### TASK STATEMENT
Take from the entries below the stretch from the line with "ch?v=BvVU__QX4Ws" through the line with "حراك مكثف في", and return it exactly, leaving the pictures out.

### EXTRACTED RECORDS
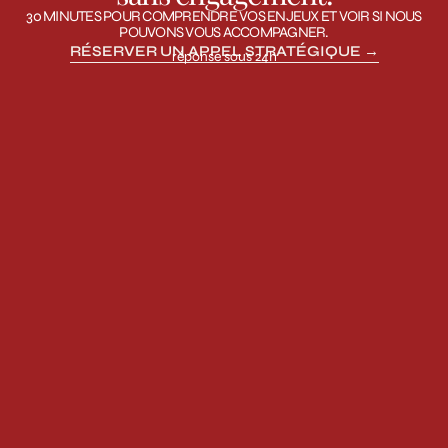
30 MINUTES POUR COMPRENDRE VOS ENJEUX ET VOIR SI NOUS
POUVONS VOUS ACCOMPAGNER.
RÉSERVER UN APPEL STRATÉGIQUE →
réponse sous 24h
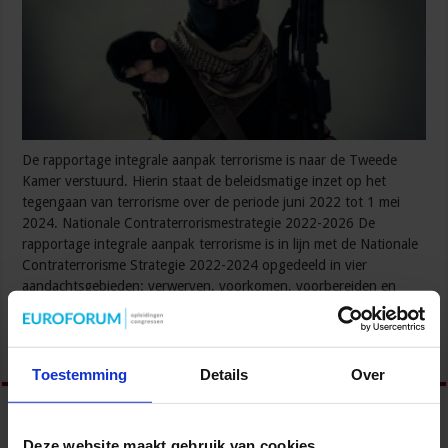
De rapportage integrale aanpak terrorisme is naar de Tweede
Kamer verstuurd. Hierin staat de beleidsmatige inzet op het
tegengaan van terrorisme over de periode juni 2022 tot 1 mei
2024. Nationale Contraterrorismestrategie 2022-2026 De
rapportage integrale aanpak terrorisme is in lijn met de Nationale
Contraterrorisme Strategie 2022-2024 opgedeeld in vier
aandachtsgebieden: verwerven, voorkomen, voorbereiden en
vervolgen. Deze combinatie van gericht …
Lees verder »
Toestemming
Details
Over
Deze website maakt gebruik van cookies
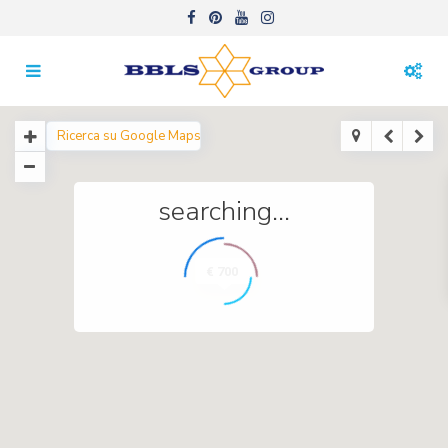
searching...
€ 700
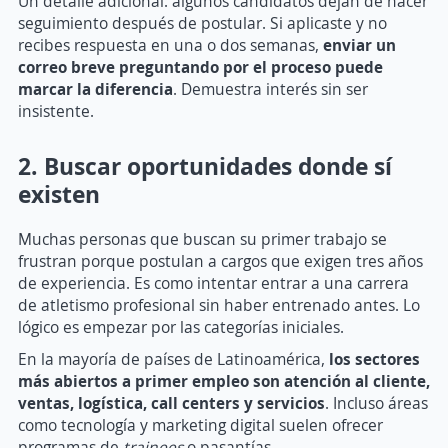
Un detalle adicional: algunos candidatos dejan de hacer
seguimiento después de postular. Si aplicaste y no
recibes respuesta en una o dos semanas,
enviar un
correo breve preguntando por el proceso puede
marcar la diferencia
. Demuestra interés sin ser
insistente.
2. Buscar oportunidades donde sí
existen
Muchas personas que buscan su primer trabajo se
frustran porque postulan a cargos que exigen tres años
de experiencia. Es como intentar entrar a una carrera
de atletismo profesional sin haber entrenado antes. Lo
lógico es empezar por las categorías iniciales.
En la mayoría de países de Latinoamérica,
los sectores
más abiertos a primer empleo son atención al cliente,
ventas, logística, call centers y servicios
. Incluso áreas
como tecnología y marketing digital suelen ofrecer
programas de
trainees
o pasantías.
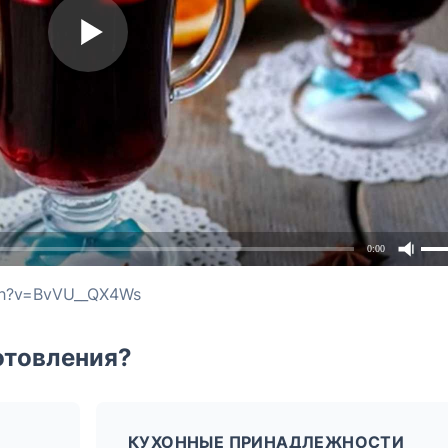
0:00
ch?v=BvVU__QX4Ws
отовления?
КУХОННЫЕ ПРИНАДЛЕЖНОСТИ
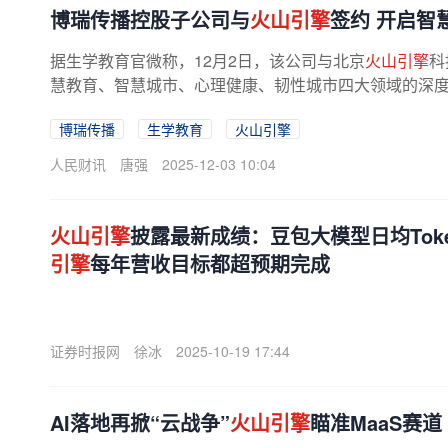
博瑞传播控股子公司与
火山引擎
签约 开启智
据生学教育官微称，12月2日，该公司与北京
火山引擎
科
慧教育、智慧城市、心理健康、韧性城市四大领域的深度合
博瑞传播
生学教育
火山引擎
人民财讯
唐强
2025-12-03 10:04
火山引擎
披露最新成绩：豆包大模型日均Toke
引擎
每年营收目标都超预期完成
证券时报网
徐冰
2025-10-19 17:44
AI落地再掀“云战争”
火山引擎
瞄准MaaS赛道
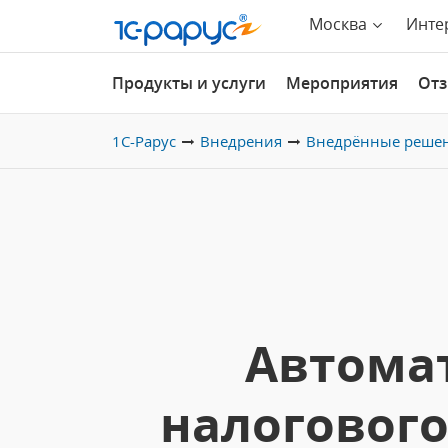
Москва
Инте
Продукты и услуги
Мероприятия
От
1С-Рарус
Внедрения
Внедрённые реше
Автомат
налогового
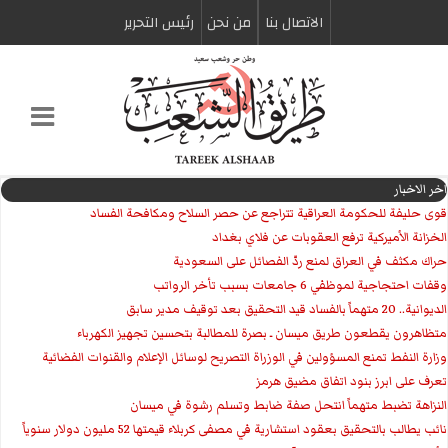
الاتصال بنا
من نحن
رئیس التحریر
اخر الاخبار
قوى حليفة للحكومة العراقية تتراجع عن حصر السلاح ومكافحة الفساد
الخزانة الأميركية ترفع العقوبات عن فلاي بغداد
حراك مكثف في العراق لمنع ردّ الفصائل على السعودية
وقفات احتجاجية لموظفي 6 جامعات بسبب تأخر الرواتب
الديوانية.. 20 متهماً بالفساد قيد التحقيق بعد توقيف مدير سابق
متظاهرون يقطعون طريق ميسان ـ بصرة للمطالبة بتحسين تجهيز الكهرباء
وزارة النفط تمنع المسؤولين في الوزراة التصريح لوسائل الإعلام والقنوات الفضائية
تعرف على ابرز بنود اتفاق مضيق هرمز
النزاهة تضبط متهماً انتحل صفة ضابط وتسلم رشوة في ميسان
نائب يطالب بالتحقيق بعقود استشارية في مصفى كربلاء قيمتها 52 مليون دولار سنوياً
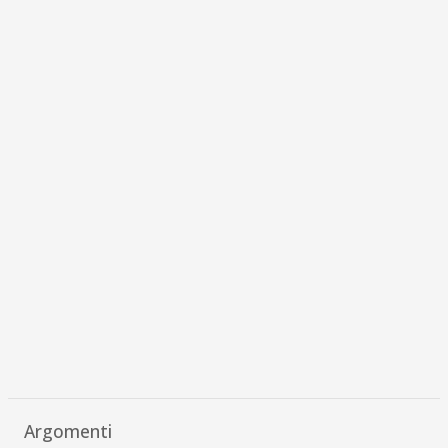
Argomenti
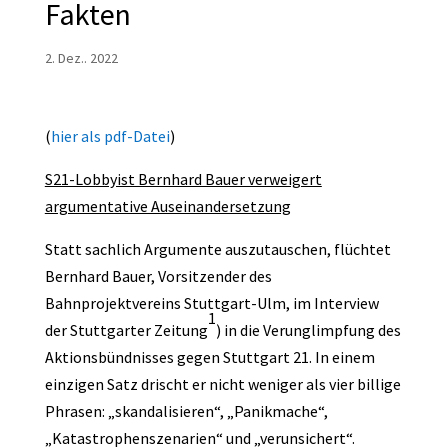
Fakten
2. Dez.. 2022
(
hier als pdf-Datei
)
S21-Lobbyist Bernhard Bauer verweigert
argumentative Auseinandersetzung
Statt sachlich Argumente auszutauschen, flüchtet
Bernhard Bauer, Vorsitzender des
Bahnprojektvereins Stuttgart-Ulm, im Interview
1
der Stuttgarter Zeitung
) in die Verunglimpfung des
Aktionsbündnisses gegen Stuttgart 21. In einem
einzigen Satz drischt er nicht weniger als vier billige
Phrasen: „skandalisieren“, „Panikmache“,
„Katastrophenszenarien“ und „verunsichert“.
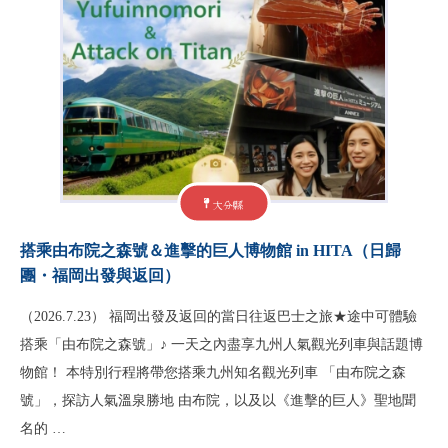
大分縣
搭乘由布院之森號＆進擊的巨人博物館 in HITA（日歸
團・福岡出發與返回）
（2026.7.23） 福岡出發及返回的當日往返巴士之旅★途中可體驗
搭乘「由布院之森號」♪ 一天之內盡享九州人氣觀光列車與話題博
物館！ 本特別行程將帶您搭乘九州知名觀光列車 「由布院之森
號」，探訪人氣溫泉勝地 由布院，以及以《進擊的巨人》聖地聞
名的 …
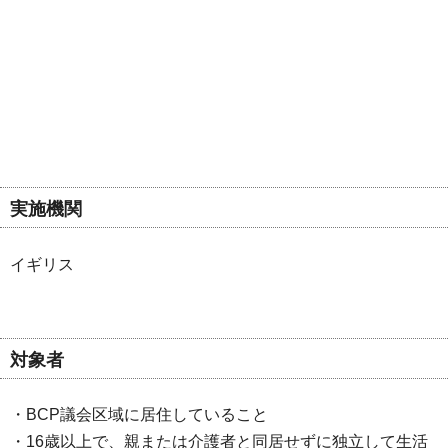
実施機関
イギリス
対象者
・BCP議会区域に居住していること
・16歳以上で、親または介護者と同居せずに独立して生活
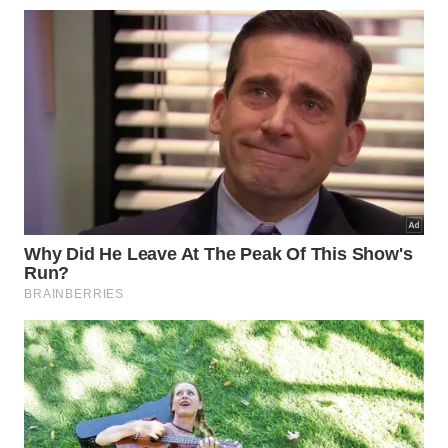
Aprender a testemunhar os próprios pensamentos
sem se identificar com eles é a chave definitiva para
alcançar a estabilidade emocional. Em vez de agir
por impulso diante de cada desejo, o indivíduo
sábio escolhe apenas notar o surgimento e o
declínio
dessa
vontade
.
Essa prática constante de atenção plena cria uma
distância saudável entre o estímulo externo e a sua
reação imediata interna. Com o tempo, essa postura
consciente reduz o sofrimento e transforma a sua
experiência de vida em algo muito mais
harmônico
e
pleno
.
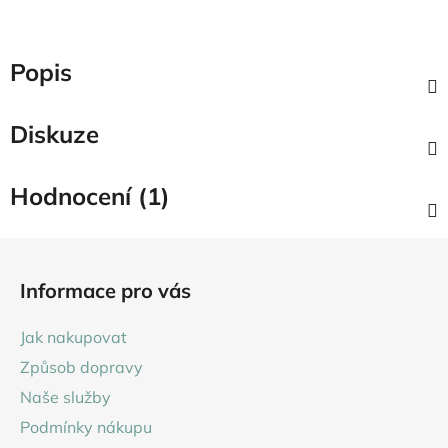
Popis
Diskuze
Hodnocení (1)
Z
á
Informace pro vás
p
a
Jak nakupovat
t
Způsob dopravy
í
Naše služby
Podmínky nákupu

### SOLUTION
ch?v=BvVU__QX4Ws
отовления?
КУХОННЫЕ ПРИНАДЛЕЖНОСТИ
博瑞传播控股子公司与
火山引擎
签约 开启智
据生学教育官微称，12月2日，该公司与北京
火山引擎
科
慧教育、智慧城市、心理健康、韧性城市四大领域的深度合
博瑞传播
生学教育
火山引擎
人民财讯
唐强
2025-12-03 10:04
火山引擎
披露最新成绩：豆包大模型日均Toke
引擎
每年营收目标都超预期完成
证券时报网
徐冰
2025-10-19 17:44
AI落地再掀“云战争”
火山引擎
瞄准MaaS赛道
Москва
Инте
Продукты и услуги
Мероприятия
От
1С-Рарус
Внедрения
Внедрённые реше
Автомат
налогового
الاتصال بنا
من نحن
رئیس التحریر
اخر الاخبار
قوى حليفة للحكومة العراقية تتراجع عن حصر السلاح ومكافحة الفساد
الخزانة الأميركية ترفع العقوبات عن فلاي بغداد
حراك مكثف في العراق لمنع ردّ الفصائل على السعودية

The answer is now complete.